Y una vez sepas lo que te llena, lo que te define, estará bien esforzarse porque tendrás tu recompensa. No será una recompensa que llegue al final del camino, sino la de cada uno de los pasos que lo conforman porque harás lo que te gusta, porque gozarás cada momento.

Ahora que cambia el calendario, es el tiempo para ser tú mismo, no una mala copia de alguien que un día pensaste que estaría bien imitar. Sondea tus sueños, acalla tus miedos y alivia tus ansias siendo quién sueñas.
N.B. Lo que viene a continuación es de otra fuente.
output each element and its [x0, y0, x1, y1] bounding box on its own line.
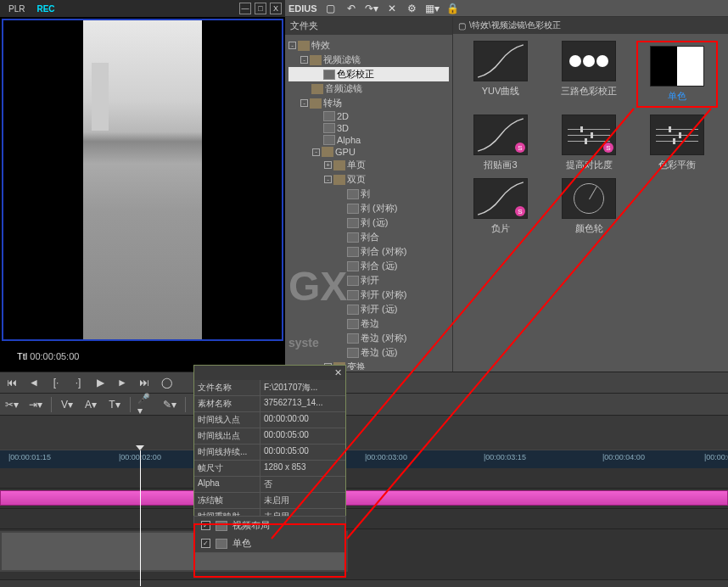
tree-item[interactable]: 音频滤镜: [288, 81, 449, 96]
filter-icon: [323, 135, 335, 145]
effect-item[interactable]: S提高对比度: [548, 115, 630, 171]
minimize-button[interactable]: —: [239, 3, 251, 14]
tree-item[interactable]: 剥合 (远): [288, 259, 449, 273]
folder-icon: [298, 41, 310, 51]
applied-effects-popup: ✓视频布局✓单色: [193, 516, 346, 553]
effect-item[interactable]: S招贴画3: [460, 115, 541, 171]
effect-item[interactable]: 三路色彩校正: [548, 41, 630, 108]
folder-icon[interactable]: ▢: [324, 3, 338, 14]
audio-track-1[interactable]: [0, 509, 728, 529]
effect-item[interactable]: YUV曲线: [460, 41, 541, 108]
nav-back-icon[interactable]: ↶: [344, 3, 358, 14]
loop-icon[interactable]: ◯: [158, 375, 175, 390]
timeline-ruler[interactable]: |00:00:01:15|00:00:02:00|00:00:02:15|00:…: [0, 450, 728, 468]
overlay-track[interactable]: [0, 529, 728, 580]
preview-header: PLR REC — □ X: [0, 0, 285, 17]
tree-item[interactable]: 剥开: [288, 273, 449, 288]
play-icon[interactable]: ▶: [92, 375, 109, 390]
tree-toggle-icon[interactable]: +: [324, 161, 332, 169]
info-value: 00:00:00:00: [260, 412, 345, 428]
tree-item[interactable]: 卷边 (对称): [288, 331, 449, 345]
effect-item[interactable]: S负片: [460, 178, 541, 235]
applied-effect-row[interactable]: ✓视频布局: [194, 517, 345, 534]
info-row: 文件名称F:\201707海...: [194, 380, 345, 396]
tree-item[interactable]: Alpha: [288, 134, 449, 146]
tree-item[interactable]: -GPU: [288, 146, 449, 158]
applied-effect-label: 视频布局: [232, 519, 270, 532]
tree-item[interactable]: 剥 (远): [288, 215, 449, 230]
video-track-1[interactable]: [0, 489, 728, 509]
cut-icon[interactable]: ✂▾: [3, 397, 20, 412]
tree-item-label: 卷边 (对称): [361, 332, 406, 344]
filter-icon: [347, 333, 359, 344]
playhead[interactable]: [140, 450, 141, 586]
audio-mic-icon[interactable]: 🎤▾: [137, 397, 154, 412]
checkbox[interactable]: ✓: [201, 539, 210, 548]
rec-mode-button[interactable]: REC: [33, 4, 58, 14]
tree-toggle-icon[interactable]: -: [324, 176, 332, 183]
applied-effect-label: 单色: [232, 537, 251, 550]
tree-item[interactable]: +单页: [288, 158, 449, 172]
tree-item[interactable]: -视频滤镜: [288, 53, 449, 67]
bracket-out-icon[interactable]: ·]: [70, 375, 87, 390]
delete-icon[interactable]: ✕: [385, 3, 399, 14]
skip-end-icon[interactable]: ⏭: [136, 375, 153, 390]
effect-label: 提高对比度: [566, 159, 613, 171]
tree-item[interactable]: 剥开 (远): [288, 302, 449, 316]
effects-tree[interactable]: -特效-视频滤镜色彩校正音频滤镜-转场2D3DAlpha-GPU+单页-双页剥剥…: [285, 35, 452, 370]
bracket-in-icon[interactable]: [·: [48, 375, 64, 390]
tree-item[interactable]: -双页: [288, 172, 449, 187]
tree-toggle-icon[interactable]: -: [300, 99, 308, 107]
view-icon[interactable]: ▦▾: [426, 3, 440, 14]
tree-item-label: 卷边 (远): [361, 346, 397, 359]
edit-icon[interactable]: ✎▾: [161, 397, 178, 412]
tree-item[interactable]: 2D: [288, 110, 449, 122]
skip-start-icon[interactable]: ⏮: [3, 375, 20, 390]
effect-label: 颜色轮: [575, 222, 603, 235]
close-icon[interactable]: ✕: [334, 367, 342, 378]
filter-icon: [347, 218, 359, 228]
tree-toggle-icon[interactable]: -: [288, 42, 296, 49]
marker-v-icon[interactable]: V▾: [59, 397, 76, 412]
lock-icon[interactable]: 🔒: [446, 3, 460, 14]
effect-label: 色彩平衡: [658, 159, 696, 171]
effect-item[interactable]: 单色: [636, 41, 718, 108]
tree-item[interactable]: 卷边 (远): [288, 345, 449, 360]
maximize-button[interactable]: □: [255, 3, 266, 14]
tree-item[interactable]: 剥 (对称): [288, 201, 449, 215]
tree-item[interactable]: -转场: [288, 96, 449, 110]
effect-item[interactable]: 颜色轮: [548, 178, 630, 235]
tree-item[interactable]: 剥合: [288, 230, 449, 244]
next-frame-icon[interactable]: ►: [114, 375, 131, 390]
tree-item[interactable]: 剥开 (对称): [288, 288, 449, 302]
plr-mode-button[interactable]: PLR: [3, 4, 30, 14]
effect-label: 招贴画3: [484, 159, 517, 171]
properties-icon[interactable]: ⚙: [406, 3, 419, 14]
prev-frame-icon[interactable]: ◄: [25, 375, 42, 390]
marker-a-icon[interactable]: A▾: [82, 397, 99, 412]
tree-item-label: GPU: [335, 147, 356, 157]
tree-item[interactable]: -特效: [288, 38, 449, 53]
applied-effect-row[interactable]: ✓单色: [194, 534, 345, 552]
checkbox[interactable]: ✓: [201, 521, 210, 530]
tree-item[interactable]: 色彩校正: [288, 67, 449, 81]
nav-forward-icon[interactable]: ↷▾: [365, 3, 378, 14]
timeline-toolbar-1: ⏮ ◄ [· ·] ▶ ► ⏭ ◯: [0, 372, 728, 394]
tree-item[interactable]: 卷边: [288, 316, 449, 331]
tree-toggle-icon[interactable]: -: [312, 148, 320, 156]
filter-icon: [347, 232, 359, 243]
tree-item[interactable]: 剥: [288, 187, 449, 201]
effect-item[interactable]: 色彩平衡: [636, 115, 718, 171]
tree-item-label: 转场: [323, 97, 342, 109]
tree-toggle-icon[interactable]: -: [300, 56, 308, 64]
info-value: 00:00:05:00: [260, 444, 345, 460]
title-icon[interactable]: T▾: [106, 397, 123, 412]
ruler-tick: |00:00:03:15: [484, 453, 526, 461]
video-track-2[interactable]: [0, 468, 728, 489]
ripple-icon[interactable]: ⇥▾: [27, 397, 44, 412]
tree-item[interactable]: 剥合 (对称): [288, 244, 449, 259]
close-button[interactable]: X: [270, 3, 282, 14]
preview-viewport[interactable]: [2, 19, 283, 341]
timeline-clip[interactable]: [0, 490, 728, 506]
tree-item[interactable]: 3D: [288, 122, 449, 134]
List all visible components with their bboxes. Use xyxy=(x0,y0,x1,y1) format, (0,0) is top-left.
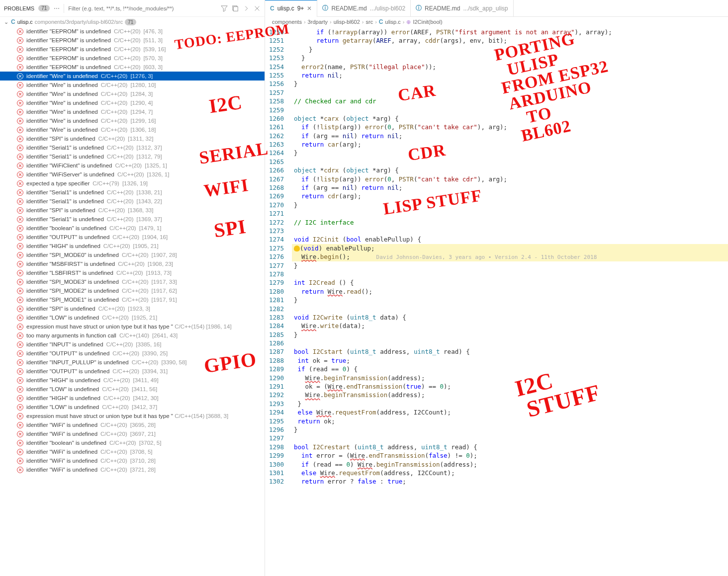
problem-row[interactable]: identifier "Serial1" is undefined C/C++(… xyxy=(0,152,265,161)
problem-row[interactable]: too many arguments in function call C/C+… xyxy=(0,331,265,340)
problem-row[interactable]: identifier "boolean" is undefined C/C++(… xyxy=(0,224,265,233)
code-line[interactable]: } xyxy=(292,425,728,434)
problem-row[interactable]: expression must have struct or union typ… xyxy=(0,322,265,331)
code-line[interactable]: object *carx (object *arg) { xyxy=(292,114,728,123)
problem-row[interactable]: identifier "SPI_MODE0" is undefined C/C+… xyxy=(0,250,265,259)
code-editor[interactable]: 1250125112521253125412551256125712581259… xyxy=(265,27,728,576)
problem-row[interactable]: identifier "Wire" is undefined C/C++(20)… xyxy=(0,125,265,134)
code-line[interactable]: bool I2Crestart (uint8_t address, uint8_… xyxy=(292,443,728,451)
problem-row[interactable]: identifier "Wire" is undefined C/C++(20)… xyxy=(0,98,265,107)
problem-row[interactable]: identifier "OUTPUT" is undefined C/C++(2… xyxy=(0,367,265,376)
code-line[interactable]: // Checked car and cdr xyxy=(292,97,728,105)
problem-row[interactable]: identifier "EEPROM" is undefined C/C++(2… xyxy=(0,36,265,45)
code-line[interactable] xyxy=(292,305,728,313)
problem-row[interactable]: identifier "SPI_MODE2" is undefined C/C+… xyxy=(0,286,265,295)
breadcrumb-segment[interactable]: I2Cinit(bool) xyxy=(413,19,442,25)
code-line[interactable]: else Wire.requestFrom(address, I2CCount)… xyxy=(292,469,728,477)
problem-row[interactable]: identifier "Wire" is undefined C/C++(20)… xyxy=(0,72,265,81)
problem-row[interactable]: identifier "SPI_MODE1" is undefined C/C+… xyxy=(0,295,265,304)
problem-row[interactable]: identifier "HIGH" is undefined C/C++(20)… xyxy=(0,242,265,250)
problem-row[interactable]: expected a type specifier C/C++(79) [132… xyxy=(0,179,265,188)
problem-row[interactable]: identifier "WiFi" is undefined C/C++(20)… xyxy=(0,465,265,474)
filter-icon[interactable] xyxy=(221,5,228,12)
code-line[interactable]: } xyxy=(292,201,728,209)
code-line[interactable] xyxy=(292,106,728,114)
problem-row[interactable]: identifier "SPI" is undefined C/C++(20) … xyxy=(0,134,265,143)
problem-row[interactable]: identifier "HIGH" is undefined C/C++(20)… xyxy=(0,394,265,403)
code-line[interactable]: if (!listp(arg)) error(0, PSTR("can't ta… xyxy=(292,175,728,183)
code-line[interactable]: // I2C interface xyxy=(292,218,728,227)
code-line[interactable]: int I2Cread () { xyxy=(292,278,728,287)
problem-row[interactable]: identifier "INPUT" is undefined C/C++(20… xyxy=(0,340,265,349)
code-line[interactable]: int ok = true; xyxy=(292,356,728,365)
code-line[interactable]: Wire.beginTransmission(address); xyxy=(292,391,728,399)
problem-row[interactable]: identifier "LOW" is undefined C/C++(20) … xyxy=(0,313,265,322)
editor-tab[interactable]: ⓘREADME.md .../sdk_app_ulisp xyxy=(411,0,513,17)
code-line[interactable]: if (read == 0) Wire.beginTransmission(ad… xyxy=(292,460,728,469)
problem-row[interactable]: identifier "MSBFIRST" is undefined C/C++… xyxy=(0,259,265,268)
code-line[interactable]: return nil; xyxy=(292,71,728,80)
tab-close-icon[interactable]: ✕ xyxy=(307,5,312,12)
code-line[interactable]: } xyxy=(292,330,728,339)
code-line[interactable]: if (arg == nil) return nil; xyxy=(292,183,728,192)
code-line[interactable]: } xyxy=(292,45,728,54)
code-line[interactable] xyxy=(292,270,728,278)
close-icon[interactable] xyxy=(254,5,261,12)
problem-row[interactable]: identifier "Serial1" is undefined C/C++(… xyxy=(0,143,265,152)
code-line[interactable]: } xyxy=(292,149,728,157)
breadcrumb-segment[interactable]: components xyxy=(272,19,302,25)
code-line[interactable]: if (arg == nil) return nil; xyxy=(292,132,728,140)
problem-row[interactable]: identifier "EEPROM" is undefined C/C++(2… xyxy=(0,45,265,54)
code-line[interactable]: else Wire.requestFrom(address, I2CCount)… xyxy=(292,408,728,416)
breadcrumb[interactable]: components›3rdparty›ulisp-bl602›src›C ul… xyxy=(265,17,728,27)
problem-row[interactable]: identifier "LSBFIRST" is undefined C/C++… xyxy=(0,268,265,277)
problem-row[interactable]: identifier "WiFi" is undefined C/C++(20)… xyxy=(0,456,265,465)
code-line[interactable]: } xyxy=(292,54,728,62)
problem-row[interactable]: identifier "Wire" is undefined C/C++(20)… xyxy=(0,81,265,89)
code-line[interactable]: bool I2Cstart (uint8_t address, uint8_t … xyxy=(292,347,728,356)
problem-row[interactable]: identifier "WiFiServer" is undefined C/C… xyxy=(0,170,265,179)
breadcrumb-segment[interactable]: ulisp-bl602 xyxy=(334,19,360,25)
problem-row[interactable]: identifier "OUTPUT" is undefined C/C++(2… xyxy=(0,349,265,358)
problem-row[interactable]: identifier "OUTPUT" is undefined C/C++(2… xyxy=(0,233,265,242)
code-line[interactable] xyxy=(292,434,728,442)
breadcrumb-segment[interactable]: src xyxy=(366,19,373,25)
next-icon[interactable] xyxy=(243,5,250,12)
problem-row[interactable]: identifier "Serial1" is undefined C/C++(… xyxy=(0,197,265,206)
problem-row[interactable]: identifier "HIGH" is undefined C/C++(20)… xyxy=(0,376,265,385)
code-content[interactable]: if (!arrayp(array)) error(AREF, PSTR("fi… xyxy=(292,27,728,576)
overflow-icon[interactable]: ⋯ xyxy=(54,5,60,12)
problem-row[interactable]: expression must have struct or union typ… xyxy=(0,411,265,420)
code-line[interactable]: Wire.beginTransmission(address); xyxy=(292,374,728,382)
code-line[interactable] xyxy=(292,158,728,166)
code-line[interactable]: error2(name, PSTR("illegal place")); xyxy=(292,63,728,71)
code-line[interactable]: } xyxy=(292,261,728,270)
code-line[interactable]: } xyxy=(292,400,728,408)
code-line[interactable] xyxy=(292,227,728,235)
problem-row[interactable]: identifier "WiFi" is undefined C/C++(20)… xyxy=(0,420,265,429)
problem-row[interactable]: identifier "WiFiClient" is undefined C/C… xyxy=(0,161,265,170)
code-line[interactable]: object *cdrx (object *arg) { xyxy=(292,166,728,174)
problem-row[interactable]: identifier "EEPROM" is undefined C/C++(2… xyxy=(0,54,265,63)
collapse-all-icon[interactable] xyxy=(232,5,239,12)
breadcrumb-segment[interactable]: 3rdparty xyxy=(308,19,328,25)
code-line[interactable]: Wire.write(data); xyxy=(292,322,728,330)
problem-row[interactable]: identifier "SPI" is undefined C/C++(20) … xyxy=(0,304,265,313)
problem-row[interactable]: identifier "boolean" is undefined C/C++(… xyxy=(0,438,265,447)
code-line[interactable]: } xyxy=(292,80,728,88)
problem-row[interactable]: identifier "EEPROM" is undefined C/C++(2… xyxy=(0,27,265,36)
code-line[interactable] xyxy=(292,339,728,347)
problem-row[interactable]: identifier "LOW" is undefined C/C++(20) … xyxy=(0,385,265,394)
problem-row[interactable]: identifier "SPI_MODE3" is undefined C/C+… xyxy=(0,277,265,286)
code-line[interactable]: void I2Cinit (bool enablePullup) { xyxy=(292,235,728,244)
code-line[interactable]: if (read == 0) { xyxy=(292,365,728,373)
problems-list[interactable]: identifier "EEPROM" is undefined C/C++(2… xyxy=(0,27,265,576)
problem-row[interactable]: identifier "Serial1" is undefined C/C++(… xyxy=(0,188,265,197)
filter-input[interactable] xyxy=(68,5,217,11)
code-line[interactable]: return error ? false : true; xyxy=(292,477,728,486)
code-line[interactable] xyxy=(292,209,728,218)
problem-row[interactable]: identifier "Wire" is undefined C/C++(20)… xyxy=(0,89,265,98)
code-line[interactable]: return Wire.read(); xyxy=(292,287,728,296)
code-line[interactable]: if (!arrayp(array)) error(AREF, PSTR("fi… xyxy=(292,28,728,36)
editor-tab[interactable]: ⓘREADME.md .../ulisp-bl602 xyxy=(317,0,411,17)
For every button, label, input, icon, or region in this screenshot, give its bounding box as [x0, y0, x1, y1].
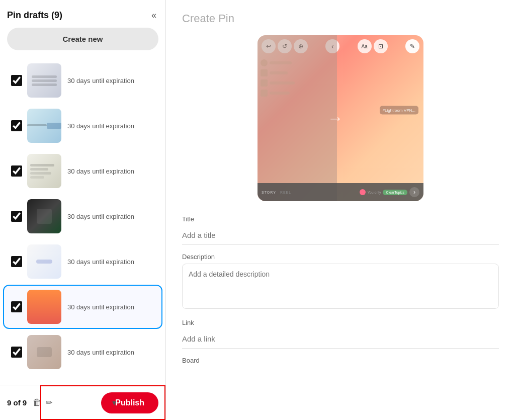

No tomes prestado el manual de funcionamiento de otros para ser tú. No te confundas con el atrezzo porque tú eres el protagonista. Con nube o sin nube. Sea gris o blanca.

Y cuando te contemples en el espejo, no pretendas ver otros ojos que no sean los tuyos, busca sencillamente otra mirada… Una mirada intensa que te cale y te sorprenda. Una mirada auténtica, sin complejos ni vergüenzas absurdos. Sin aderezos ajenos ni límites. La mirada de alguien que ha encontrado lo que busca y se siente bien en su piel. La mirada de alguien que se hartó de ser sólo la sombra de lo que podía llegar a ser y de tocar sólo el reverso rugoso de las hojas. Sin pedir permiso a nadie.